The Fitbit for the gut is what you want, and so this is a huge leap forward.
- Arthur Prindle, Northwestern University
To evaluate their device, the researchers exposed it to harsh conditions that simulate ingestion and passage through the stomach and confirmed that it continued to function. They also surgically inserted the device into the intestines of living pigs and confirmed that they could measure real-time changes in the concentration of specific RNS and ROS molecules. They monitored wireless signals from the device through a commercial receiver compatible with laptops and smartphones.

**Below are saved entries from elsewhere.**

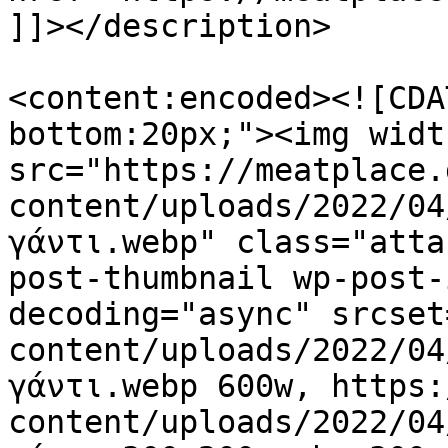
]]></description>

<content:encoded><![CDA
bottom:20px;"><img widt
src="https://meatplace.
content/uploads/2022/04
γάντι.webp" class="atta
post-thumbnail wp-post-
decoding="async" srcset
content/uploads/2022/04
γάντι.webp 600w, https:
content/uploads/2022/04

Although they confirmed that their device could communicate information from within a living animal, the researchers could not let the pigs swallow and pass the pill due to limitations in resources and the testing for which they were authorized to use the animals. Still, the results were promising.
“The next big step for us is really trying to figure out how do we get this into clinical studies,” Lu said. At the same time, he is anticipating how to adapt the device for additional applications. “What we’re trying to do here is basically build a modular platform so we can try to plug in any biosensor of interest in the future,” he said.
Prindle is excited about the potential of Lu’s modular real-time sensing platform as his team recently developed an EcN bacterial sensor for calprotectin, a protein found in stool samples that clinicians often use to diagnose IBD (4). Prindle said, “The Fitbit for the gut is what you want, and so this is a huge leap forward.”
- Inda-Webb, M. et al. Sub-1.4 cm3 capsule for detecting labile inflammatory biomarkers in situ. Nature 620, 386-392 (2023).
- Sonnenborn, U. Escherichia coli strain Nissle 1917—from bench to bedside and back: history of a special Escherichia coli strain with probiotic properties. FEMS Microbiology Letters 363, fnw212 (2016).
- Mimee, M. et al. An ingestible bacterial-electronic system to monitor gastrointestinal health. Science 360, 915-918 (2018).
- Xia, J. et al. Engineered calprotectin-sensing probiotics for IBD surveillance in humans. PNAS 120, e2221121120 (2023).